The S&P 500 is around the same level it was in 2000, yet gas prices are three times higher. Money markets, CDs and other "safe" investments are yielding near 0%. Unemployment has gotten steadily worse over the last 3-4 years. If you take out factor out all the manipulations re: workforce participation rates, the actual unemployment rate is close to 19%, not 8.1%.
Asset bubbles, in and of themselves, prove nothing about what's working.
You make a valid point. How I define working is not collapsing, which is a low bar above the grand canyon below. The post below yours is the point. Money comes from debt, the whole thing is a pyramid that one day collapses. There's a lot of people in this country who think they will survive a total liquidation of 100% of the economy for a reset. They are not prepared to lose 80% of their wealth and then have enough to buy assets low years later. Young people have the debt, the old people have cash, savings and investments. The little cash they have left would not be enough to rebuild an economy. All of the old people that came out in 2009 to town halls were just bent about the fact the Fed had not fully bailed out the stock market and were afraid they never would. New highs now, no complaints.
The S&P 500 is around the same level it was in 2000, yet gas prices are three times higher. Money markets, CDs and other "safe" investments are yielding near 0%. Unemployment has gotten steadily worse over the last 3-4 years. If you take out factor out all the manipulations re: workforce participation rates, the actual unemployment rate is close to 19%, not 8.1%.

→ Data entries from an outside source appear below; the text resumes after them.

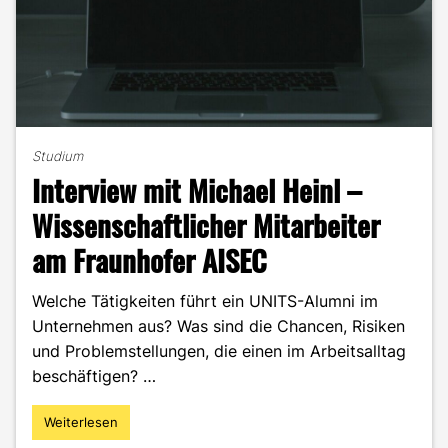
Studium
Interview mit Michael Heinl –
Wissenschaftlicher Mitarbeiter
am Fraunhofer AISEC
Welche Tätigkeiten führt ein UNITS-Alumni im
Unternehmen aus? Was sind die Chancen, Risiken
und Problemstellungen, die einen im Arbeitsalltag
beschäftigen? …
Weiterlesen
"Interview
mit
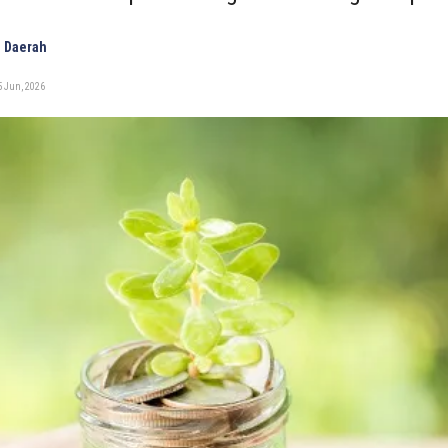
 Daerah
5 Jun, 2026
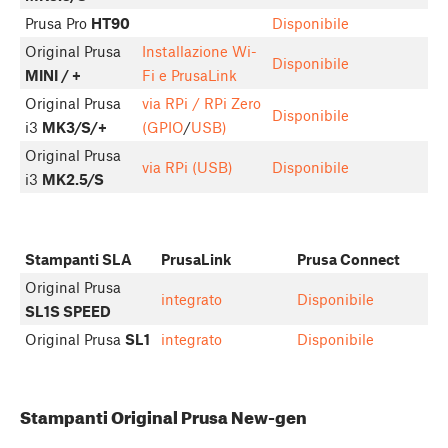
Prusa Pro
HT90
Disponibile
Original Prusa
Installazione Wi-
Disponibile
MINI / +
Fi e PrusaLink
Original Prusa
via RPi / RPi Zero
Disponibile
i3
MK3/S/+
(GPIO
/
USB)
Original Prusa
via RPi (USB)
Disponibile
i3
MK2.5/S
Stampanti SLA
PrusaLink
Prusa Connect
Original Prusa
integrato
Disponibile
SL1S SPEED
Original Prusa
SL1
integrato
Disponibile
Stampanti Original Prusa New-gen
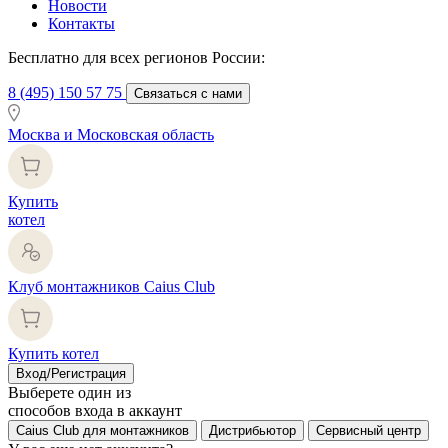
Новости
Контакты
Бесплатно для всех регионов России:
8 (495) 150 57 75
Связаться с нами
Москва и Московская область
Купить
котел
Клуб монтажников Caius Club
Купить котел
Вход/Регистрация
Выберете один из
способов входа в аккаунт
Caius Club для монтажников
Дистрибьютор
Сервисный центр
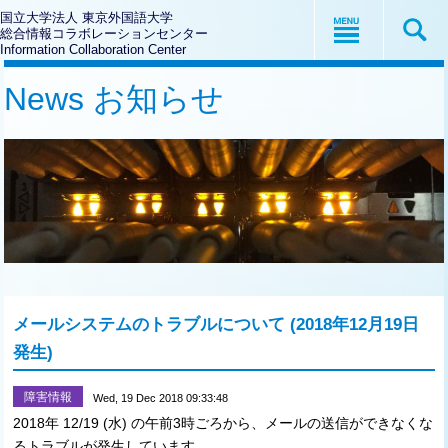
国立大学法人 東京外国語大学
総合情報コラボレーションセンター
Information Collaboration Center
News お知らせ
メールシステムのトラブルについて (2018年12月19日
発生)
障害情報
Wed, 19 Dec 2018 09:33:48
2018年 12/19 (水) の午前3時ごろから、メールの送信ができなくな
るトラブルが発生しています。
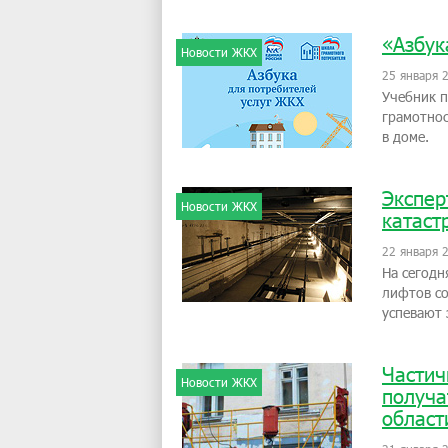
«Азбук
Новости ЖКХ
25 января 
Учебник 
грамотнос
в доме.
Экспер
Новости ЖКХ
катаст
22 января 
На сегодн
лифтов со
успевают 
Частич
Новости ЖКХ
получа
област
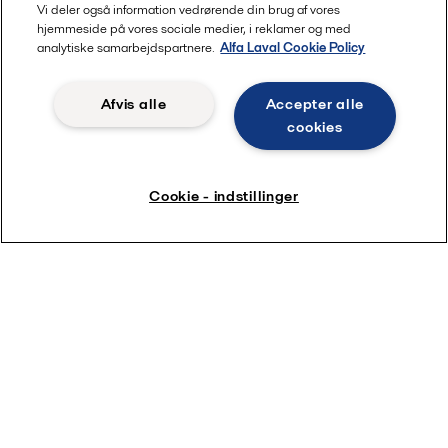
Vi deler også information vedrørende din brug af vores
hjemmeside på vores sociale medier, i reklamer og med
Om os
analytiske samarbejdspartnere.
Alfa Laval Cookie Policy
Webinarer
Nordic Academy
Afvis alle
Accepter alle
Karriere
cookies
Kontakt os
Produktkatalog
Cookie - indstillinger
Partner Portal
Sikkerhedsdatablade
Bliv partner
De mest besøgte industrisider
Marine
Rensning af kommunalt spildevand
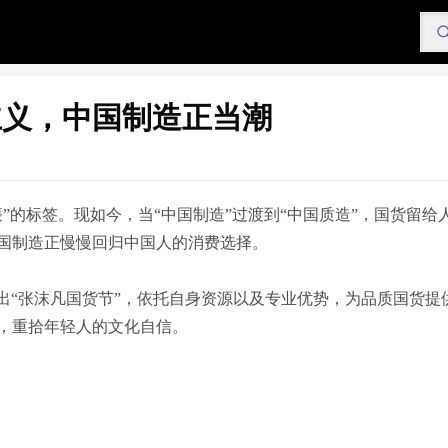
主义，中国制造正当潮
”的标签。现如今，当“中国制造”过渡到“中国质造”，国货留给
国制造正慢慢回归中国人的消费选择。
出“张沫凡国货节”，依托自身资源以及专业优势，为品质国货提
，重拾年轻人的文化自信。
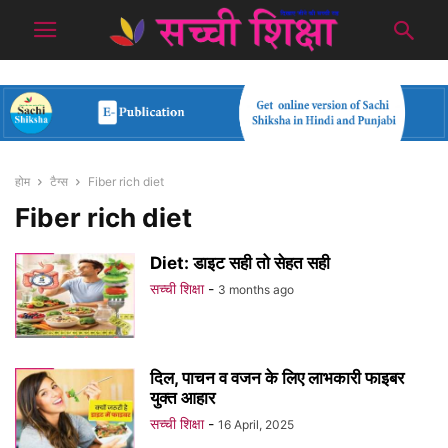
होम
टैग्स
Fiber rich diet
Fiber rich diet
Diet: डाइट सही तो सेहत सही
सच्ची शिक्षा
-
3 months ago
दिल, पाचन व वजन के लिए लाभकारी फाइबर
युक्त आहार
सच्ची शिक्षा
-
16 April, 2025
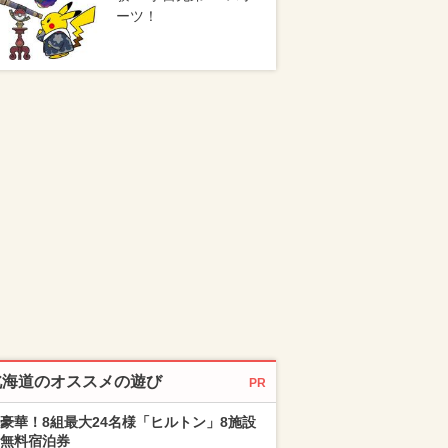
ーツ！
北海道のオススメの遊び
PR
豪華！8組最大24名様「ヒルトン」8施設
無料宿泊券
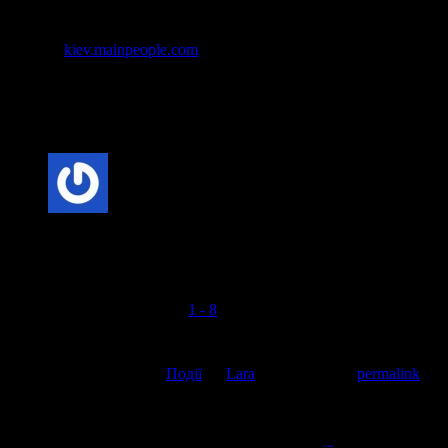
Фото ©
kiev.mainpeople.com
1 відповідь “І бала, бала…”
Леонэлло
коментує:
Йобаний лосось, какіє мужичкі!
Open all references in tabs: [
1 - 8
]
This entry was posted in
Події
by
Lara
. Bookmark the
permalink
.
Напишіть відгук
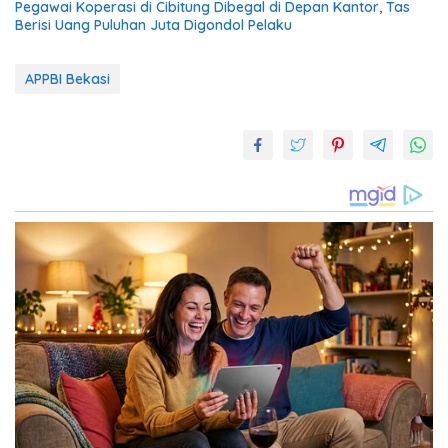
Pegawai Koperasi di Cibitung Dibegal di Depan Kantor, Tas
Berisi Uang Puluhan Juta Digondol Pelaku
APPBI Bekasi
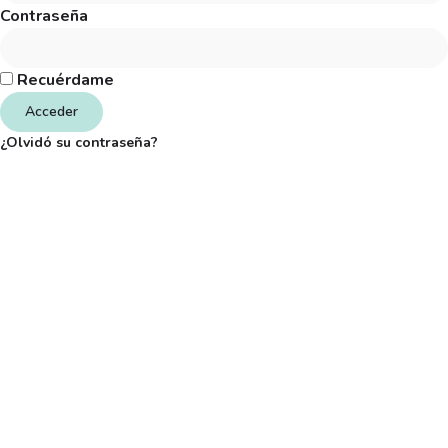
Contraseña
Recuérdame
Acceder
¿Olvidó su contraseña?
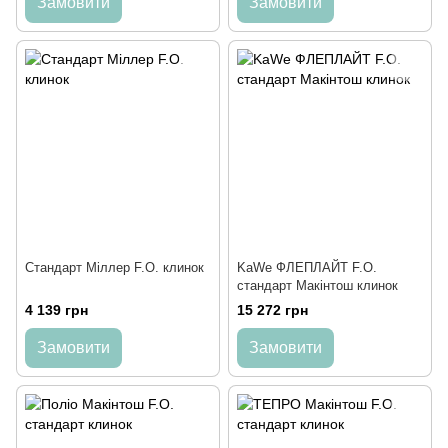
Замовити
Замовити
Cтандарт Міллер F.O. клинок
KaWe ФЛЕПЛАЙТ F.O.
cтандарт Макінтош клинок
4 139 грн
15 272 грн
Замовити
Замовити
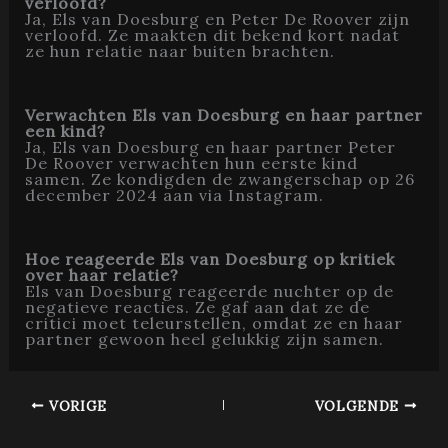
verloofd?
Ja, Els van Doesburg en Peter De Roover zijn
verloofd. Ze maakten dit bekend kort nadat
ze hun relatie naar buiten brachten.
Verwachten Els van Doesburg en haar partner
een kind?
Ja, Els van Doesburg en haar partner Peter
De Roover verwachten hun eerste kind
samen. Ze kondigden de zwangerschap op 26
december 2024 aan via Instagram.
Hoe reageerde Els van Doesburg op kritiek
over haar relatie?
Els van Doesburg reageerde nuchter op de
negatieve reacties. Ze gaf aan dat ze de
critici moet teleurstellen, omdat ze en haar
partner gewoon heel gelukkig zijn samen.
VORIGE
VOLGENDE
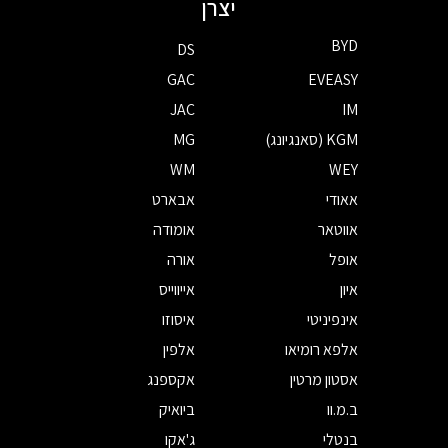
יצרן
BYD
DS
GAC
EVEASY
JAC
IM
KGM (סאנגיונג)
MG
WM
WEY
אאודי
אבארט
אווטאר
אומודה
אופל
אורה
איון
אייווייס
אינפיניטי
איסוזו
אלפא רומיאו
אלפין
אסטון מרטין
אקספנג
ב.מ.וו
ביואיק
בנטלי
ג'אקו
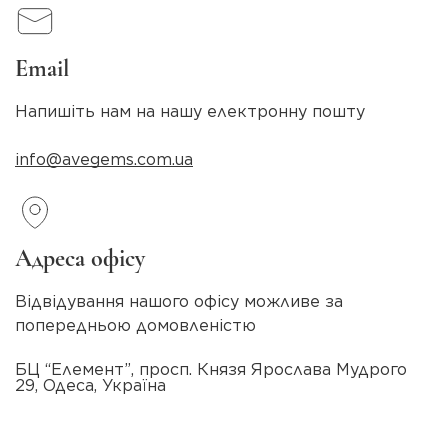
Email
Напишіть нам на нашу електронну пошту
info@avegems.com.ua
Адреса офісу
Відвідування нашого офісу можливе за
попередньою домовленістю
БЦ “Елемент”, просп. Князя Ярослава Мудрого
29, Одеса, Україна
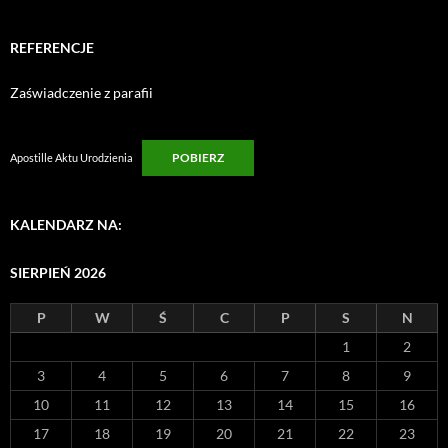
REFERENCJE
Zaświadczenie z parafii
POBIERZ
Apostille Aktu Urodzienia
KALENDARZ NA:
SIERPIEŃ 2026
P
W
Ś
C
P
S
N
1
2
3
4
5
6
7
8
9
10
11
12
13
14
15
16
17
18
19
20
21
22
23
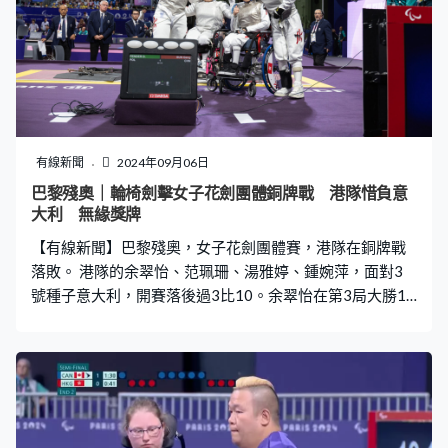
有線新聞
2024年09月06日
巴黎殘奧｜輪椅劍擊女子花劍團體銅牌戰 港隊惜負意
大利 無緣獎牌
【有線新聞】巴黎殘奧，女子花劍團體賽，港隊在銅牌戰
落敗。 港隊的余翠怡、范珮珊、湯雅婷、鍾婉萍，面對3
號種子意大利，開賽落後過3比10。余翠怡在第3局大勝12
比2，總分反超前，但繼個人賽之後，要再次在銅牌戰飲
恨。港隊優勢只能維持多一局，被意大利拉開超過10分，
最終輸33比45，第4名完成，4位港隊代表將轉戰重劍個人
賽。 鍾婉萍：「我們團體賽準備了很長時間，我覺得盡了
自己努力，我都理解余翠怡『守尾門』的緊張心情，這是
我首次『守尾門』，盡量做到在香港練習的東西。」 余翠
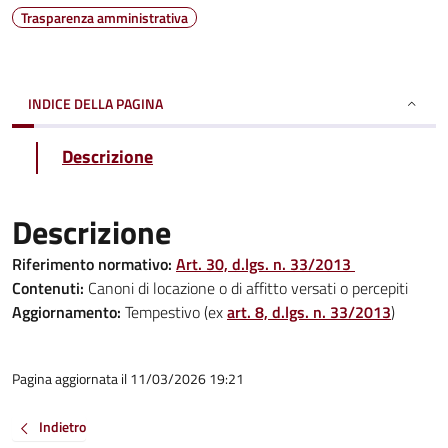
Trasparenza amministrativa
INDICE DELLA PAGINA
Descrizione
Descrizione
Riferimento normativo:
Art. 30, d.lgs. n. 33/2013
Contenuti:
Canoni di locazione o di affitto versati o percepiti
Aggiornamento:
Tempestivo (ex
art. 8, d.lgs. n. 33/2013
)
Pagina aggiornata il 11/03/2026 19:21
Indietro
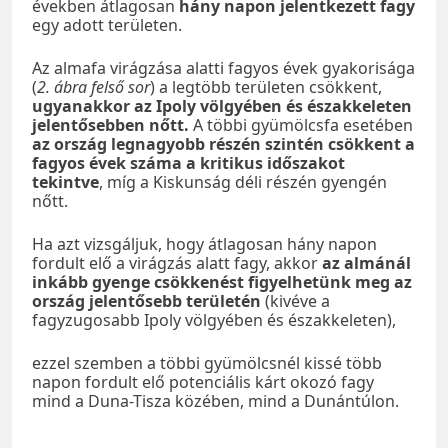
években átlagosan
hány napon jelentkezett fagy
egy adott területen.
Az almafa virágzása alatti fagyos évek gyakorisága
(
2. ábra felső sor
) a legtöbb területen csökkent,
ugyanakkor az Ipoly völgyében és északkeleten
jelentősebben nőtt.
A többi gyümölcsfa esetében
az ország legnagyobb részén szintén csökkent a
fagyos évek száma a kritikus időszakot
tekintve
, míg a Kiskunság déli részén gyengén
nőtt.
Ha azt vizsgáljuk, hogy átlagosan hány napon
fordult elő a virágzás alatt fagy, akkor
az almánál
inkább gyenge csökkenést figyelhetünk meg az
ország jelentősebb területén
(kivéve a
fagyzugosabb Ipoly völgyében és északkeleten),
ezzel szemben a többi gyümölcsnél kissé több
napon fordult elő potenciális kárt okozó fagy
mind a Duna-Tisza közében, mind a Dunántúlon.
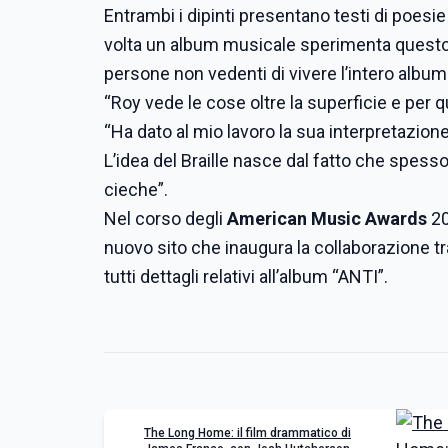
Entrambi i dipinti presentano testi di poesie
volta un album musicale sperimenta questo p
persone non vedenti di vivere l’intero album a
“Roy vede le cose oltre la superficie e per q
“Ha dato al mio lavoro la sua interpretazio
L’idea del Braille nasce dal fatto che spes
cieche”.
Nel corso degli
American Music Awards
20
nuovo sito che inaugura la collaborazione t
tutti dettagli relativi all’album “ANTI”.
The Long Home: il film drammatico di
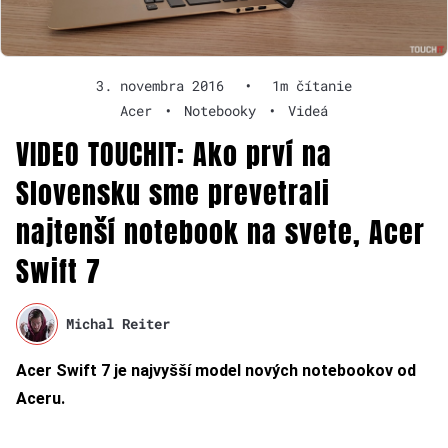
3. novembra 2016
•
1m čítanie
Acer
•
Notebooky
•
Videá
VIDEO TOUCHIT: Ako prví na
Slovensku sme prevetrali
najtenší notebook na svete, Acer
Swift 7
Michal Reiter
Acer Swift 7 je najvyšší model nových notebookov od
Aceru.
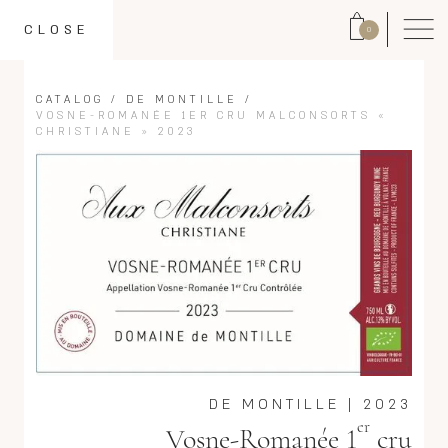
CLOSE
0
CATALOG
/
DE MONTILLE
/
VOSNE-ROMANÉE 1ER CRU MALCONSORTS «
CHRISTIANE » 2023
DE MONTILLE
|
2023
er
Vosne-Romanée 1
cru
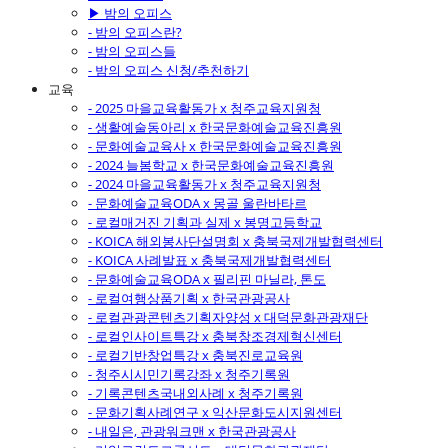
▶ 밤의 오피스
- 밤의 오피스란?
- 밤의 오피스들
- 밤의 오피스 신청/추천하기
교육
- 2025 마을교육활동가 x 청주교육지원청
- 생활예술동아리 x 한국문화예술교육진흥원
- 문화예술교육사 x 한국문화예술교육진흥원
- 2024 늘봄학교 x 한국문화예술교육진흥원
- 2024 마을교육활동가 x 청주교육지원청
- 문화예술교육ODA x 몽골 울란바타르
- 로컬매거진 기획과 실제 x 봉명고등학교
- KOICA 해외봉사단설명회 x 충북국제개발협력센터
- KOICA 사례발표 x 충북국제개발협력센터
- 문화예술교육ODA x 필리핀 마닐라, 톤도
- 로컬여행상품기획 x 한국관광공사
- 로컬관광콘텐츠기획자양성 x 대덕문화관광재단
- 로컬인사이트특강 x 충북창조경제혁신센터
- 로컬기반창업특강 x 충북진로교육원
- 청주시시민기록강좌 x 청주기록원
- 기록콘텐츠국내외사례 x 청주기록원
- 문화기획사례연구 x 익산문화도시지원센터
- 내일은, 관광워크맨 x 한국관광공사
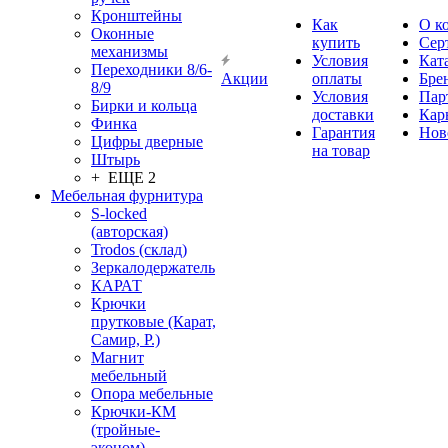
Кронштейны
Как
О к
Оконные
купить
Сер
механизмы
Условия
Кат
Переходники 8/6-
Акции
оплаты
Бре
8/9
Условия
Пар
Бирки и кольца
доставки
Кар
Финка
Гарантия
Нов
Цифры дверные
на товар
Штырь
+ ЕЩЕ 2
Мебельная фурнитура
S-locked
(авторская)
Trodos (склад)
Зеркалодержатель
КАРАТ
Крючки
прутковые (Карат,
Самир, Р.)
Магнит
мебельный
Опора мебельные
Крючки-КМ
(тройные-
эконом)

Asset bubbles, in and of themselves, prove nothing about what's working.
Took the words out of my mouth. The S&P 500 might be in the vicinity of where it was at the peak, but as we've seen in recent years every rally in stocks is outpaced by the rally in commodities (creating a stagflationary environment). Nevermind health care costs, tuition costs, food prices, property taxes, etc, etc...
We've been thru this re-flationary scheme several times now. For the vast majority of the populus, gaming stocks higher does very little for the middle class when it increases their cost of living, while wages stagnate.
You make a valid point. How I define working is not collapsing, which is a low bar above the grand canyon below. The post below yours is the point. Money comes from debt, the whole thing is a pyramid that one day collapses. There's a lot of people in this country who think they will survive a total liquidation of 100% of the economy for a reset. They are not prepared to lose 80% of their wealth and then have enough to buy assets low years later. Young people have the debt, the old people have cash, savings and investments. The little cash they have left would not be enough to rebuild an economy. All of the old people that came out in 2009 to town halls were just bent about the fact the Fed had not fully bailed out the stock market and were afraid they never would. New highs now, no complaints.
You touch on the generational dynamic at work. The boomers want the higher stock prices at the cost of destroying whatever is left of the economy. If it boosts the value of their homes, they're good with that as well. The problem, as we continue to see in the data, is that goosing asset prices while the REAL economy stagnates does nothing for the "move up buyer", or in this case the upcoming generation of debt serfs. Saddled with non-dischargeable student debt and entry level jobs that aren't cutting it (if they can find any employment outside of a Starbucks barrista), they aren't going to be able to lift all of those boomer McMansions.